_What is required_
Exactly how many lines in the entries contain "specialist"? Give that number alone.

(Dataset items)
[Start of section]

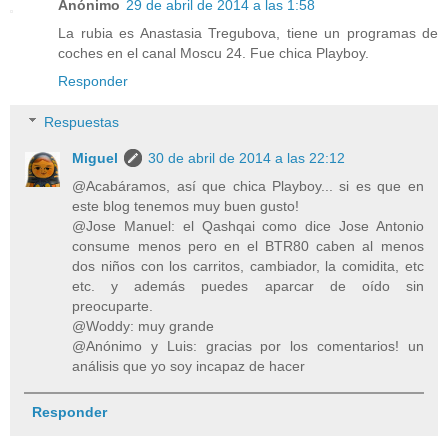
Anónimo
29 de abril de 2014 a las 1:58
La rubia es Anastasia Tregubova, tiene un programas de
coches en el canal Moscu 24. Fue chica Playboy.
Responder
Respuestas
Miguel
30 de abril de 2014 a las 22:12
@Acabáramos, así que chica Playboy... si es que en
este blog tenemos muy buen gusto!
@Jose Manuel: el Qashqai como dice Jose Antonio
consume menos pero en el BTR80 caben al menos
dos niños con los carritos, cambiador, la comidita, etc
etc. y además puedes aparcar de oído sin
preocuparte.
@Woddy: muy grande
@Anónimo y Luis: gracias por los comentarios! un
análisis que yo soy incapaz de hacer
Responder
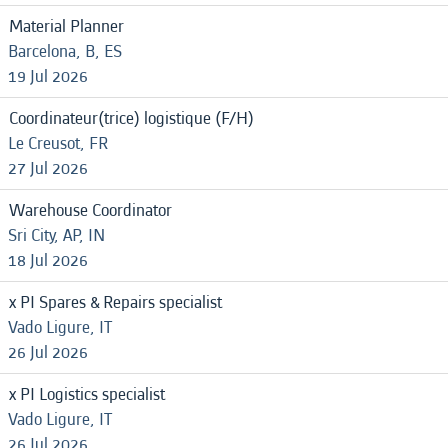
Material Planner
Barcelona, B, ES
19 Jul 2026
Coordinateur(trice) logistique (F/H)
Le Creusot, FR
27 Jul 2026
Warehouse Coordinator
Sri City, AP, IN
18 Jul 2026
x PI Spares & Repairs specialist
Vado Ligure, IT
26 Jul 2026
x PI Logistics specialist
Vado Ligure, IT
26 Jul 2026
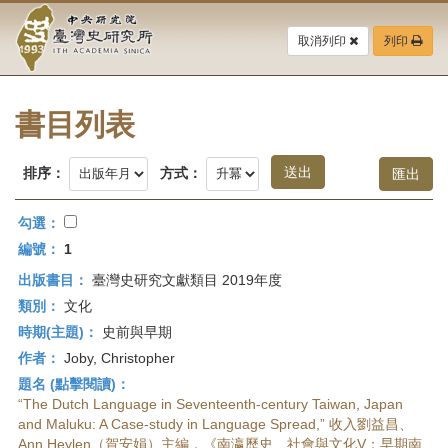
中
跳
到
取消列印
列印
央
主
要
研
內
容
書目列表
究
區
塊
院-
排序：
方式：
臺
勾選：
灣
編號：
1
出版書目：
臺灣史研究文獻類目 2019年度
史
類別：
文化
研
時期(主題)：
史前與早期
作者：
Joby, Christopher
究
題名 (點擊閱讀)：
所-
“The Dutch Language in Seventeenth-century Taiwan, Japan
and Maluku: A Case-study in Language Spread,” 收入劉益昌、
Ann Heylen（賀安娟）主編，《南瀛歷史、社會與文化V：早期南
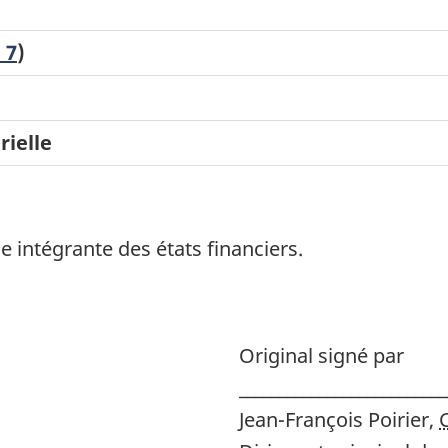
 7
)
rielle
 intégrante des états financiers.
Original signé par
__________________________
Jean-François Poirier,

[End of section]

_Answer to this task_
2